I have the same codebase which toggles VR presentation using compile-time flag and shaders do not contain any presentation dependent parameters, so basically I launch the same compute shader on the same machine with the same input buffers but when OpenXR is enabled, GPU hangs and removes on the first frame.

I’m completely lost on how I can debug this thing and what potential workaround can be.

I’m on Windows 11, Intel 13900KF, RTX4090 if that helps. Latest drivers and latest SDK version from GitHub, I compiled it myself.

I’d greatly appreciate any debugging tips or directions.

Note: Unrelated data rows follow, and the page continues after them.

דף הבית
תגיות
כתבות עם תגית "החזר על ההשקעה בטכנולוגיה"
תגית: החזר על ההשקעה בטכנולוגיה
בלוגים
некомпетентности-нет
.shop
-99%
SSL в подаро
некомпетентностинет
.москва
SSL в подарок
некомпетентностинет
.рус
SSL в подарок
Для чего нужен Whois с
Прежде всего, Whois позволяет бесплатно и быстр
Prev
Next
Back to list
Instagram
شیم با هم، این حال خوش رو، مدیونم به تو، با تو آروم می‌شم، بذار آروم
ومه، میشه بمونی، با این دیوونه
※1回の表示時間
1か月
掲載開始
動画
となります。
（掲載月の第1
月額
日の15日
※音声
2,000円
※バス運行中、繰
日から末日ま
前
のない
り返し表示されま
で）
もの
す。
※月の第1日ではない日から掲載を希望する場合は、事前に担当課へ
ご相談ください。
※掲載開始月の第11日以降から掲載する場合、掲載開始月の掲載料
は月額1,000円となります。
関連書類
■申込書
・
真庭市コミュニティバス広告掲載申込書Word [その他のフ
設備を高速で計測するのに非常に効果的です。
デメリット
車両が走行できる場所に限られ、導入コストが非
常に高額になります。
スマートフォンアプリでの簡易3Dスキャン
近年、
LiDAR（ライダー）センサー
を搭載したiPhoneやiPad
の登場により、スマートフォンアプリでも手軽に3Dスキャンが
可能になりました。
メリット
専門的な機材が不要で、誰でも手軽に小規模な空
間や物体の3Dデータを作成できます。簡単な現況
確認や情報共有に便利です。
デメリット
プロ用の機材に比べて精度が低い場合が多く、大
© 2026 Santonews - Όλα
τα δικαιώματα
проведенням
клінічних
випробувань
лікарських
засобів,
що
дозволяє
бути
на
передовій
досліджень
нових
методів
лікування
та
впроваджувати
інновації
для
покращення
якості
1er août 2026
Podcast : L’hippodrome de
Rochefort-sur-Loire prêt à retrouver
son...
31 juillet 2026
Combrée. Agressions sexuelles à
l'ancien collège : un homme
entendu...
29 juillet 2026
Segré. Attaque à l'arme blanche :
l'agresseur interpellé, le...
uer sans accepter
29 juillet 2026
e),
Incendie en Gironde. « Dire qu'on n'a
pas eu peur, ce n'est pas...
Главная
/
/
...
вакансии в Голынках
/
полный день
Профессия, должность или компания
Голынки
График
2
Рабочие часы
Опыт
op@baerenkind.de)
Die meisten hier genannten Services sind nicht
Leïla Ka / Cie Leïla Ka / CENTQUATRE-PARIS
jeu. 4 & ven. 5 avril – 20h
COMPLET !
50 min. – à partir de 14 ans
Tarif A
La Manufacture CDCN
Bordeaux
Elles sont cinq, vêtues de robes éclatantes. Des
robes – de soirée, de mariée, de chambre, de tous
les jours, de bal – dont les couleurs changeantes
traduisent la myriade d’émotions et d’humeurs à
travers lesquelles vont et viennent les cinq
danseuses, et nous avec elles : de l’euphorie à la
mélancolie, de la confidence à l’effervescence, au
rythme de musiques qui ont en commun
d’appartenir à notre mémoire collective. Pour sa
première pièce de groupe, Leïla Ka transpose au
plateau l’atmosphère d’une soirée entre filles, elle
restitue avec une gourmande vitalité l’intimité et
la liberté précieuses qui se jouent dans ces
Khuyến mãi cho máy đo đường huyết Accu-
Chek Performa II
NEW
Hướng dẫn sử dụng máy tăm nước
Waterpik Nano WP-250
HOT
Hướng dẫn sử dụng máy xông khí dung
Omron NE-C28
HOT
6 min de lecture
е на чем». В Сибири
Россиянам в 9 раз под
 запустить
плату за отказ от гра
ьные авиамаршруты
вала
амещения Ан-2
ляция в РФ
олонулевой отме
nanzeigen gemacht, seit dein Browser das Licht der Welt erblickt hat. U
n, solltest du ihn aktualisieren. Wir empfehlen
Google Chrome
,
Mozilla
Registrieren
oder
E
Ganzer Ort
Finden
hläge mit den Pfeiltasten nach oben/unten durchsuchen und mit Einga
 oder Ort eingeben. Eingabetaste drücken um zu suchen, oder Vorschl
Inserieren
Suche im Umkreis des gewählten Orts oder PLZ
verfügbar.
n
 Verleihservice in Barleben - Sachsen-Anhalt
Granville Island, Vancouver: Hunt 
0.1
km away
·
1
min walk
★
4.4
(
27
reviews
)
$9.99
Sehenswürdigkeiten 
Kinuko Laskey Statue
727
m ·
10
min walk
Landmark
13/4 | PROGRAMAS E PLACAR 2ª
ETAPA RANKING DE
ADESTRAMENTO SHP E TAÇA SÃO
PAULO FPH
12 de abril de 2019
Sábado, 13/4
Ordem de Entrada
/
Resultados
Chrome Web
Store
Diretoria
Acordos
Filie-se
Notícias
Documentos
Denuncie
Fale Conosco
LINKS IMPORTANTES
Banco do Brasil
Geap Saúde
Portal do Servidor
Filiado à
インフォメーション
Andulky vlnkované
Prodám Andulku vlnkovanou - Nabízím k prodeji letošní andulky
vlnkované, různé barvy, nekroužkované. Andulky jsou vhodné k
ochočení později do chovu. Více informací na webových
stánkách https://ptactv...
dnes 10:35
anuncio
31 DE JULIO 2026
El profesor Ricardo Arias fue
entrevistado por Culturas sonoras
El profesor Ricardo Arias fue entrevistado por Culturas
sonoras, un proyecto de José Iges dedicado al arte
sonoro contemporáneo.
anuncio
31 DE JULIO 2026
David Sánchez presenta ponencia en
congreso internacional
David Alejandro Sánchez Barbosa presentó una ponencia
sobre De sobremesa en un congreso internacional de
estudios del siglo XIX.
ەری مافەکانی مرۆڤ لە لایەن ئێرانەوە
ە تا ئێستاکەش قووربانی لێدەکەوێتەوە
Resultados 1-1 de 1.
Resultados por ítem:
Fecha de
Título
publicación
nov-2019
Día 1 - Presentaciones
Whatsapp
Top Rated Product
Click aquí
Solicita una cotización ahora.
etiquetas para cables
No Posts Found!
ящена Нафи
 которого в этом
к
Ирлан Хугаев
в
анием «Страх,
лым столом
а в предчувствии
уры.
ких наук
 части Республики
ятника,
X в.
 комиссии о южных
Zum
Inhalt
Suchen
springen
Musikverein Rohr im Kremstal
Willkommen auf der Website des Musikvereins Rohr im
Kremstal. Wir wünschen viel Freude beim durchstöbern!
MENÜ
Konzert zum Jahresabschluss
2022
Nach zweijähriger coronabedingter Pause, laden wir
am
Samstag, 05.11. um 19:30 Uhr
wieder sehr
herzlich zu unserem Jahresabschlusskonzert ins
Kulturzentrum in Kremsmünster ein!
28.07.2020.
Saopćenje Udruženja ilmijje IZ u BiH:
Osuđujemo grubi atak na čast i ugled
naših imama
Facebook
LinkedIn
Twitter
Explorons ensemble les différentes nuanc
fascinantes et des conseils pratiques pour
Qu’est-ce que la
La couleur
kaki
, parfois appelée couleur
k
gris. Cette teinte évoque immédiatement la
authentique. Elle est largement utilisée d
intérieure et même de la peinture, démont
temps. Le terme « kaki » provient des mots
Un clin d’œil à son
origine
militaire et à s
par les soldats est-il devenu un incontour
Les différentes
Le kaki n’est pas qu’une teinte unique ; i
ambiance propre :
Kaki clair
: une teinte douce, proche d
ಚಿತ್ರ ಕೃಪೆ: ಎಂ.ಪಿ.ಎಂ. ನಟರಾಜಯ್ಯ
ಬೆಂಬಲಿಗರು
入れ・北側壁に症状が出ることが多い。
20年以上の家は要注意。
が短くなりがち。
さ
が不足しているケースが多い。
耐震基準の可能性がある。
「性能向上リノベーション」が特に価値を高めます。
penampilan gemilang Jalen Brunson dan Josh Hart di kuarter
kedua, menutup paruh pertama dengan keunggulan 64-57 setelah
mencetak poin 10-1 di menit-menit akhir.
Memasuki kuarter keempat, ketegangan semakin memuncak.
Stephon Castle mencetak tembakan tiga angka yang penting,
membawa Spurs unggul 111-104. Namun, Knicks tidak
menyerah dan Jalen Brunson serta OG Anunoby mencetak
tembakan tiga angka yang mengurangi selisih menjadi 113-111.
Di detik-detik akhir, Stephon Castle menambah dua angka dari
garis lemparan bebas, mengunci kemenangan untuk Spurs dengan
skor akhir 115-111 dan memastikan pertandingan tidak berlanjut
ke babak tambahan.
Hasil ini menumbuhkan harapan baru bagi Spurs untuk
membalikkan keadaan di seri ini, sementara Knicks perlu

What I can’t wrap my head around is how OpenXR can even potentially interfere with command list I schedule myself on app side.

“device removed” tends to be “some requirement of the API was violated and so we broke”. I think there are some tools specifically to troubleshoot issues that cause the device removal errors.

That said, my best guess would be something to do with synchronization/barriers or resource state. There may be implicit synchronization introduced by a “present” call that isn’t introduced by rendering to an OpenXR-provided swapchain image, that you need to provide yourself.

You might try using PIX for debugging. I don’t remember if RenderDoc works with the Oculus runtime very well, but I know it works with the Windows Mixed Reality one which has a simulator (no hardware required) mode, which could be another option.

@ryanpavlik thank you for the reponse. turns out openxr added just a bit of workload to expose a initialization issue with one of the shader. took me a while to debug, but I did it!

1 Like